Stephen Baldwin

Meet Stephen, a physicist who loves blending mechanics, fluids, electronics, and AI to crack big but solvable problems.

Hello, I'm SB, Stephen. I'm a physicist and I'm working in a little town, a cute little town called St Ives just outside of Cambridge, in Cambridgeshire, England.

Most of my time now is interacting with other people to guide them to solutions. So they bring me problems and I then think through how to guide that person to a solution to that problem.

I'll be brought into meetings where other problems have been found and there'll be data explaining this weird behaviour of something that's going on and then I will think through and go, I think we need to explore this direction of attack to expand that data set or we need to look in this in more detail so that they can then go off and do that study and do that research to then come to a conclusion.

I'll then review that result and then hopefully we slowly iterate towards finding the answer to the problem.

There isn't hugely a typical day but the main thing that does happen is we have a thing called stand up, where every day we get together and the team communicates and collaborates for a very short period of time so that everyone is in line with everyone else.

There'll nearly always be one meeting a day which will be interacting with stakeholders of some kind. So this may be external businesses, this may be internal stakeholders, this may be customers and clients, this may be one-to-one meetings and understanding a particular associate's struggles or challenges.

So yeah, so that'll be that those two sort of fixed things. And then around that will be some time going down to the lab, seeing the results, checking the equipment's working, going down to the factory, checking with them, is this process still working? Is that still working? Coming back upstairs, loading up some AI, getting the results from the artificial intelligence, comparing that with real data.

The team normally is about five to ten people, that sort of size. So we'll have the project manager and then me as the technical lead guiding the technical aspects of the work. Sometimes physically doing my own work too, not just guiding others. But that would be sort of where I would sit in the hierarchy.

The general discussions though are pretty flat in terms of the hierarchical structure. There isn't really a boss and it's more that I just know more about certain things than they do and therefore I can guide them through that because I know more.

There isn't a social hierarchy. I'm not above them and they're below me. We are the same. We are both humans. We're both equal. I just happen to have more experience and more knowledge and are therefore able to guide them more than they're able to guide me.

The best thing about my job is the fact it's very varied. So the team I work in, we're building a mechanical system that has physical hardware to it, such as pumps, valves, gears, doors, latches.

So there's this physical aspect to it. So you've got all that core classic physics of forces moving around.

And then inside there are pipes full of fluid. So you've also got fluid physics to worry about.

That's all controlled by electronics. So you've then got electronics to worry about.

That electronics is controlled by software. So you then have all the software stuff to worry about.

That software is powering algorithms. So you have to have algorithms to control all that stuff.

And that stuff is then driven by AI. And then you've got consumer electronics and internet of things and operating systems and all of these things.

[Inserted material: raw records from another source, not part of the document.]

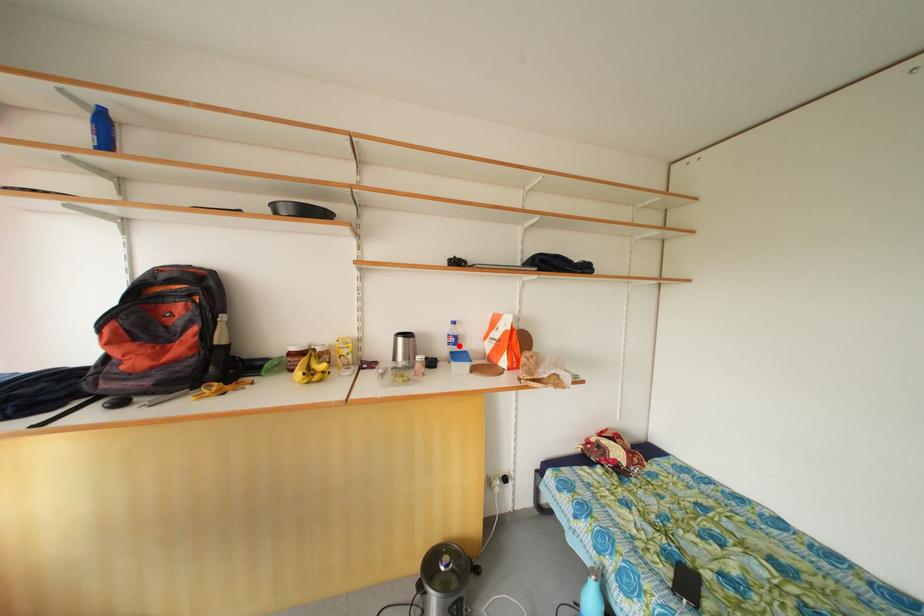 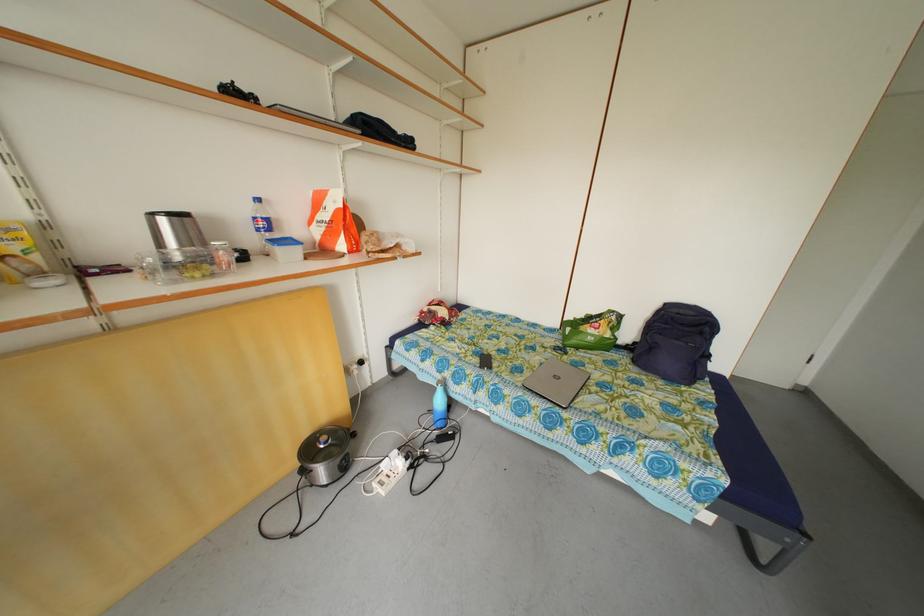 Locate, in the second image, the point that corresponds to the highlighted location in the first image.

(270, 230) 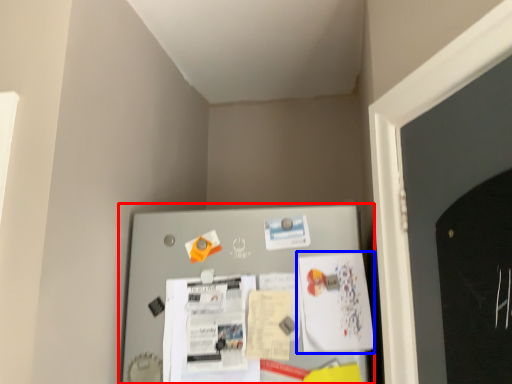 Question: Which object appears farthest to the camera in this image, bulletin board (highlighted by a red box) or poster (highlighted by a blue box)?

Choices:
 (A) bulletin board
 (B) poster

Answer: (B) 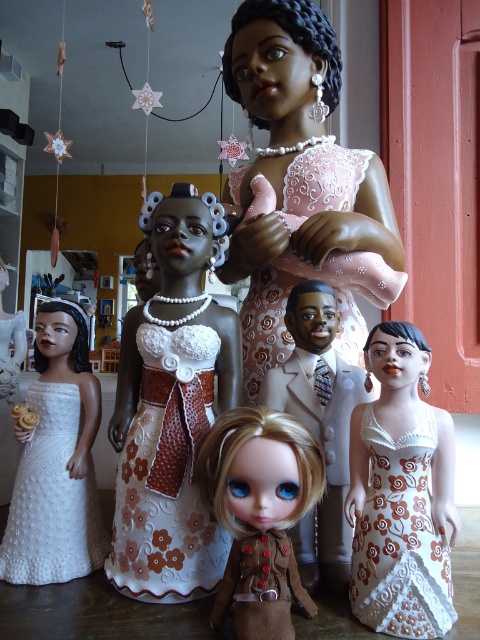 Question: Observing the image, what is the correct spatial positioning of white fabric dress at center in reference to white satin suit at center?

Choices:
 (A) left
 (B) right

Answer: (B)

Question: Which object is positioned farthest from the white textured dress at lower left?

Choices:
 (A) white satin suit at center
 (B) pink lace dress at center

Answer: (B)

Question: Estimate the real-world distances between objects in this image. Which object is farther from the white satin suit at center?

Choices:
 (A) matte brown doll at center
 (B) white textured dress at lower left
 (C) white fabric dress at center

Answer: (B)

Question: Is matte brown doll at center positioned at the back of white satin suit at center?

Choices:
 (A) yes
 (B) no

Answer: (B)

Question: Where is white satin suit at center located in relation to white textured dress at lower left in the image?

Choices:
 (A) right
 (B) left

Answer: (A)

Question: Which point is farther to the camera?

Choices:
 (A) (98, 548)
 (B) (271, 342)

Answer: (B) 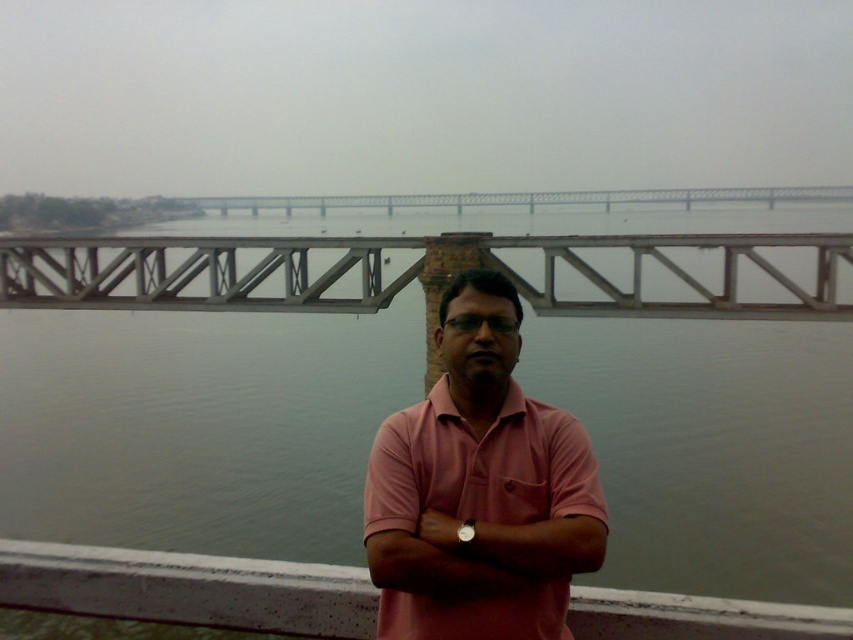 You are a photographer trying to capture the bridge in the image. You notice two points marked on the bridge structure. The first point is at coordinates point (556, 436) and the second is at point (842, 244). Which point would appear larger in your photo?

Point (556, 436) is closer to the viewer than point (842, 244), so it would appear larger in the photo.

You are a photographer trying to capture the man in the pink cotton shirt at center and the metallic gray bridge at upper center in a single frame. Based on their sizes in the image, which object will appear smaller in the photo?

The pink cotton shirt at center will appear smaller in the photo because it occupies less space than the metallic gray bridge at upper center.

You are standing at the point marked as point (x=517, y=344) in the image. The man in the pink polo shirt is standing 3.53 meters away from you. If you want to take a photo of him, should you use a wide angle lens or a telephoto lens?

Since the man in the pink polo shirt is 3.53 meters away from you, you should use a telephoto lens to capture him clearly from that distance. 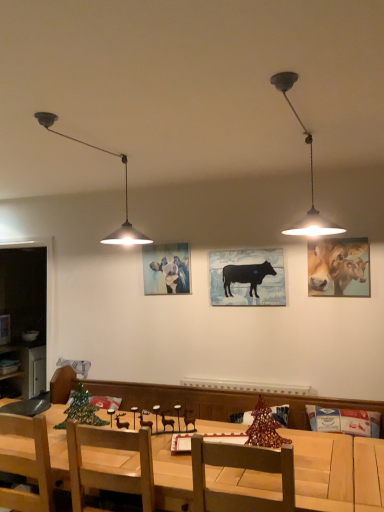 What are the coordinates of `vacant area on top of metallic pendant light at left, marked as the 1th lamp in a left-to-right arrangement (from a real-world perspective)` in the screenshot? It's located at (93, 141). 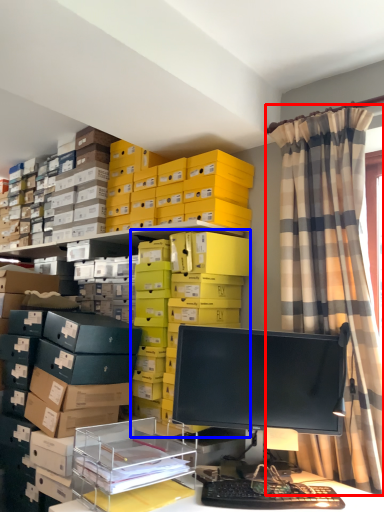 Question: Which object is closer to the camera taking this photo, curtain (highlighted by a red box) or shelf (highlighted by a blue box)?

Choices:
 (A) curtain
 (B) shelf

Answer: (A) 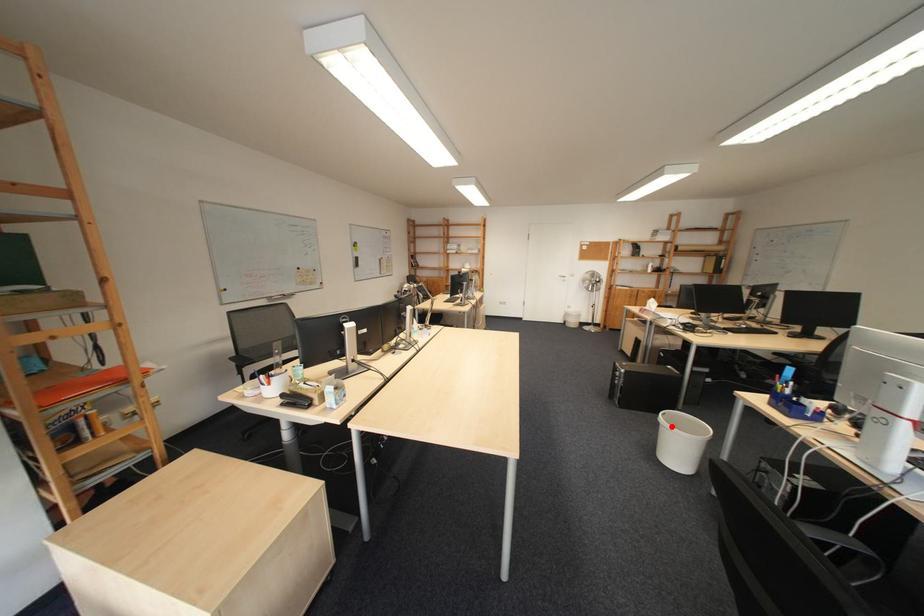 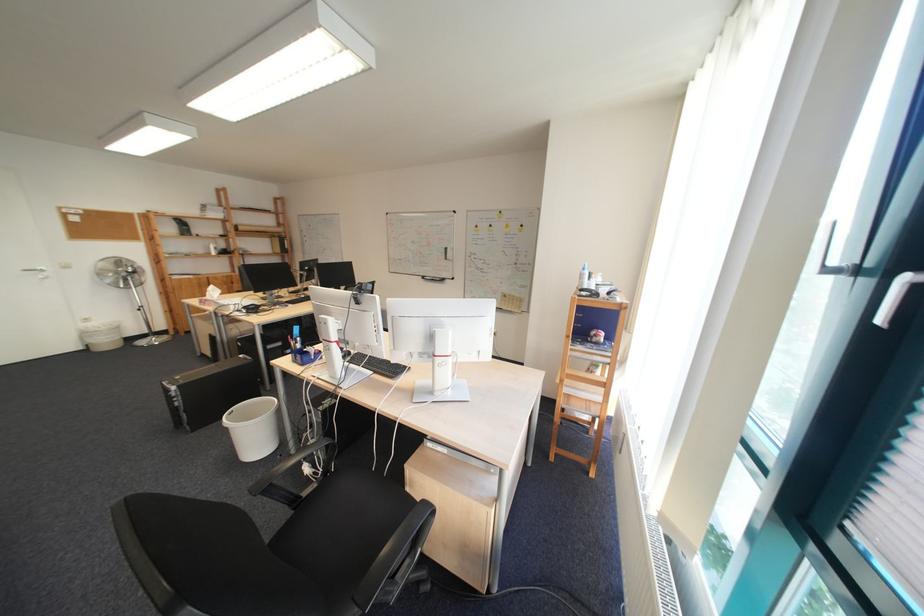 In the second image, find the point that corresponds to the highlighted location in the first image.

(239, 430) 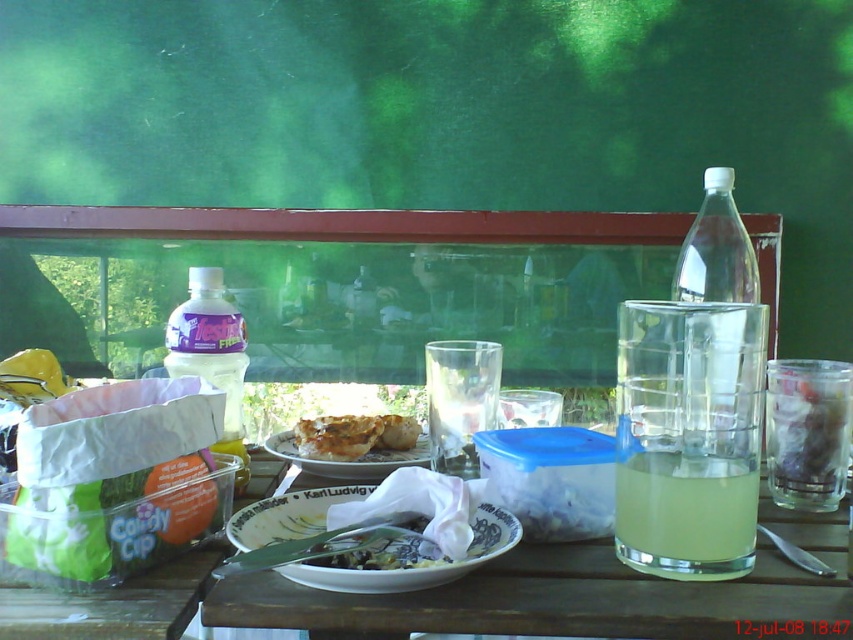 Question: Is yellow translucent glass at right closer to camera compared to white matte plate at center?

Choices:
 (A) no
 (B) yes

Answer: (B)

Question: Does yellow translucent glass at right appear on the left side of translucent plastic bottle at left?

Choices:
 (A) no
 (B) yes

Answer: (A)

Question: Among these points, which one is farthest from the camera?

Choices:
 (A) (636, 480)
 (B) (759, 320)

Answer: (A)

Question: Is white paper plate at center below clear plastic bottle at right?

Choices:
 (A) no
 (B) yes

Answer: (B)

Question: Estimate the real-world distances between objects in this image. Which object is farther from the white paper plate at center?

Choices:
 (A) golden brown flaky pastry at center
 (B) translucent plastic bottle at left
 (C) clear plastic bottle at right

Answer: (C)

Question: Which object appears farthest from the camera in this image?

Choices:
 (A) white matte plate at center
 (B) translucent yellow liquid at table center
 (C) translucent plastic bottle at left
 (D) white paper plate at center

Answer: (A) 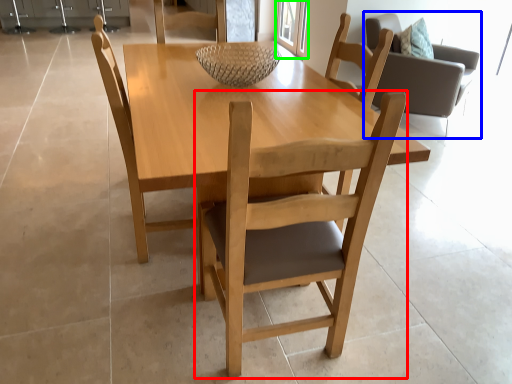 Question: Which object is positioned farthest from chair (highlighted by a red box)? Select from chair (highlighted by a blue box) and glass door (highlighted by a green box).

Choices:
 (A) chair
 (B) glass door

Answer: (B) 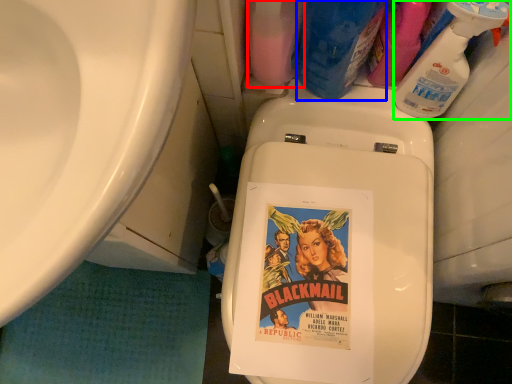 Question: Considering the real-world distances, which object is closest to cleaning product (highlighted by a red box)? cleaning product (highlighted by a blue box) or cleaning product (highlighted by a green box).

Choices:
 (A) cleaning product
 (B) cleaning product

Answer: (A) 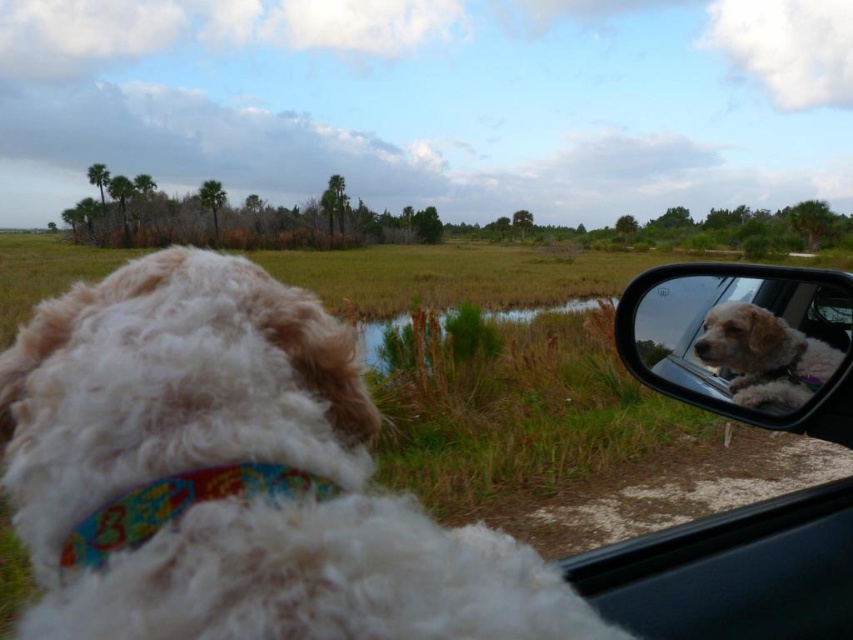 You are sitting in the driver seat of the car and want to check if the white fluffy dog at left is positioned in the left third of the image. According to the coordinate system where the bottom left corner is 0,0 and the top right corner is 1,1, can you confirm this?

The position of white fluffy dog at left is at point (234, 476). Since the x coordinate is 0.745 which is more than 0.333, it is not in the left third of the image.

You are sitting in the car and see the white fluffy dog at left and the multicolored fabric neckband at lower left. Which object is closer to the left side of the car window?

The white fluffy dog at left is closer to the left side of the car window because it is positioned to the left of the multicolored fabric neckband at lower left.

You are sitting in the car and want to know which of the two points, point (247, 454) or point (786, 401), is closer to you. Based on the scene, can you determine which one is nearer?

Point (247, 454) is closer to the camera than point (786, 401), so it is the nearer one. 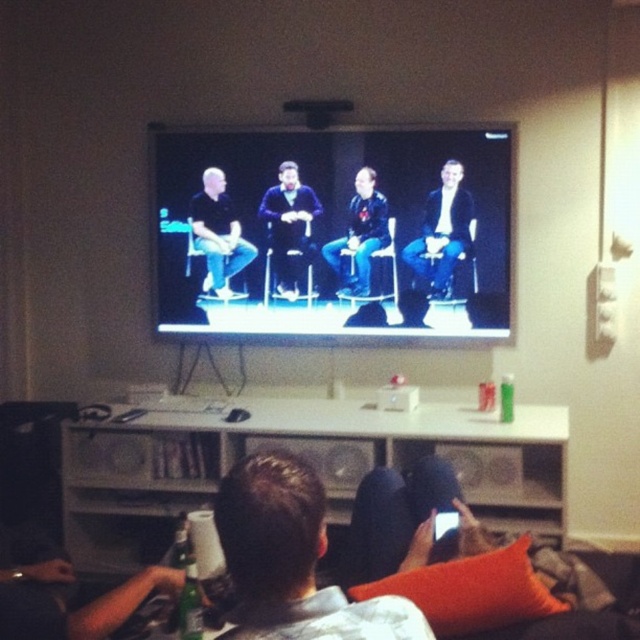 Question: Is matte black chairs at center smaller than light blue suit at center?

Choices:
 (A) yes
 (B) no

Answer: (B)

Question: Is matte black chairs at center wider than black matte shirt at center?

Choices:
 (A) no
 (B) yes

Answer: (B)

Question: Which is nearer to the dark blue leather jacket at center?

Choices:
 (A) matte black chairs at center
 (B) light blue suit at center

Answer: (A)

Question: Is the position of dark brown leather couch at lower center less distant than that of light blue suit at center?

Choices:
 (A) yes
 (B) no

Answer: (A)

Question: Which point is closer to the camera taking this photo?

Choices:
 (A) (444, 225)
 (B) (296, 586)
 (C) (364, 166)
 (D) (356, 211)

Answer: (B)

Question: Which is nearer to the light blue suit at center?

Choices:
 (A) matte black chairs at center
 (B) dark blue sweater at center
 (C) dark blue leather jacket at center
 (D) dark brown leather couch at lower center

Answer: (A) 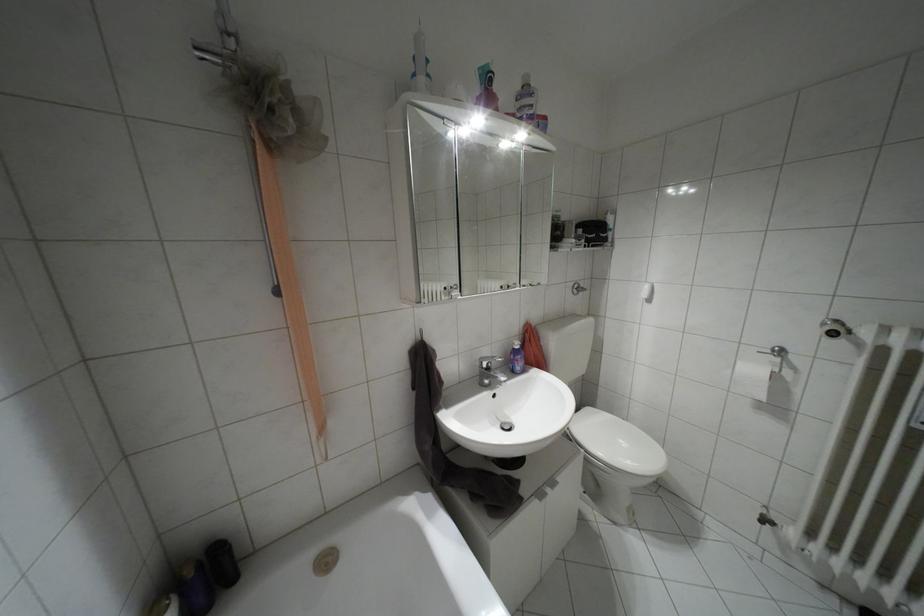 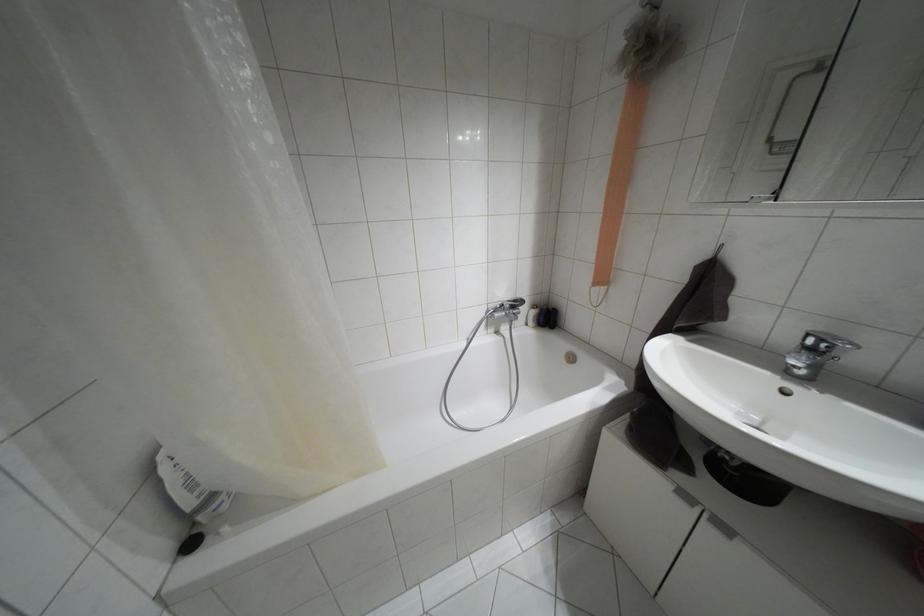 Locate, in the second image, the point that corresponds to (552,482) in the first image.

(723, 528) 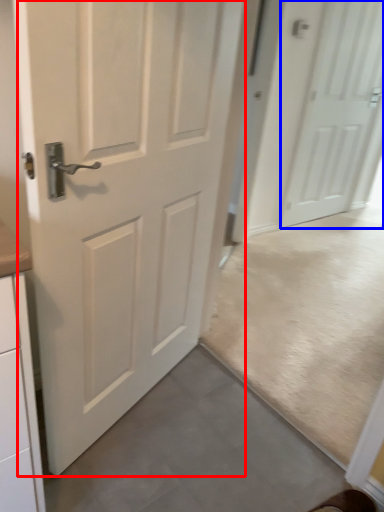 Question: Which object is closer to the camera taking this photo, door (highlighted by a red box) or door (highlighted by a blue box)?

Choices:
 (A) door
 (B) door

Answer: (A) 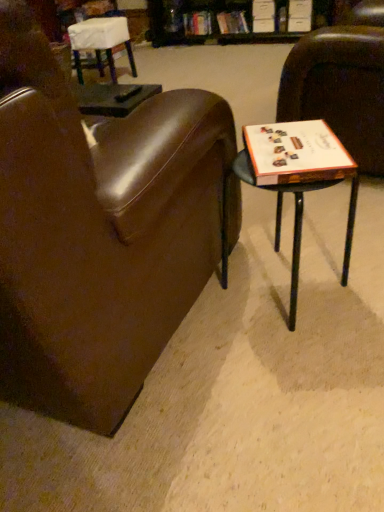 Question: Is wooden table at right positioned far away from white paper at right?

Choices:
 (A) no
 (B) yes

Answer: (A)

Question: Is wooden table at right at the right side of white paper at right?

Choices:
 (A) no
 (B) yes

Answer: (B)

Question: Can you confirm if wooden table at right is taller than white paper at right?

Choices:
 (A) yes
 (B) no

Answer: (A)

Question: Can you confirm if wooden table at right is smaller than white paper at right?

Choices:
 (A) no
 (B) yes

Answer: (A)

Question: Is wooden table at right bigger than white paper at right?

Choices:
 (A) no
 (B) yes

Answer: (B)

Question: From a real-world perspective, is wooden table at right under white paper at right?

Choices:
 (A) no
 (B) yes

Answer: (B)

Question: Would you say brown leather chair at right, which is the second chair from back to front, contains white paper at right?

Choices:
 (A) yes
 (B) no

Answer: (B)

Question: Is brown leather chair at right, which is the second chair from back to front, facing towards white paper at right?

Choices:
 (A) yes
 (B) no

Answer: (B)

Question: Is brown leather chair at right, the first chair in the right-to-left sequence, turned away from white paper at right?

Choices:
 (A) yes
 (B) no

Answer: (B)

Question: Considering the relative sizes of brown leather chair at right, which ranks as the second chair in front-to-back order, and white paper at right in the image provided, is brown leather chair at right, which ranks as the second chair in front-to-back order, shorter than white paper at right?

Choices:
 (A) no
 (B) yes

Answer: (A)

Question: Can you see brown leather chair at right, the first chair in the right-to-left sequence, touching white paper at right?

Choices:
 (A) yes
 (B) no

Answer: (B)

Question: From a real-world perspective, does brown leather chair at right, the 3th chair positioned from the left, sit lower than white paper at right?

Choices:
 (A) no
 (B) yes

Answer: (B)

Question: Is brown leather chair at center, which ranks as the third chair in back-to-front order, positioned before white fabric-covered chair at upper left, positioned as the third chair in front-to-back order?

So for me it just really hits the sweet spot of like this is the type of problem I love solving because I can do all of it and I'm not swamped and I'm not overwhelmed but I'm also always challenged. It's always a big problem but it's never an impossible, intractable problem.

So I had my own company before joining Lynx. I was making sound better on mobile phones, televisions, cars. So I had a technology that improved the quality of loudness on devices, so making them never too quiet, never too loud. So helping protect your hearing, all these cool things.

We raised lots of money. It was going extremely well. But I burnt out. I burnt out. The key learning was that you have to put yourself first in order to give more. And I hadn't got that balance right.

And I'm still learning the balance of sacrifice and delivery. And that if you sacrifice too much of yourself, you don't have anything to give. You don't have anything to give.

But I then decided to quit and I wanted a nine to five. I then had absolutely no intention of working at this company. I came here purely for a job interview as job interview practice.

It's like, yeah, the recruiters got me a job interview. They're willing to take me for an interview. I'm just going to go for practice. I don't want to work here. Why would you want to work here? Like, it's just this boring thing that no one cares about. Why would you want to work here?

And then I get here and they're like, blah, blah, blah, blah, blah, blah, blah, it prints 100 Coke cans per second. Wait, wait, what? A hundred Coke cans a second. And yeah, and the physics that makes it work is just mad. It's basically wizardry.

Wait, what? Yeah, amazing. Where do I sign? Where do I sign? This is too cool. Where do I sign?

And yeah, and I've been that excited about the product ever since. Billions of products every day are printed with this technology. It's saving lives by making sure people aren't eating things that are out of date.

Ultimately I had no intention of working here. Like this is purely just the luck of life has brought me to this business and because it was so interesting, because of all the things I've described, here I am 11 years later still enthusing about how interesting this technology is and the potential this technology has for further improvement.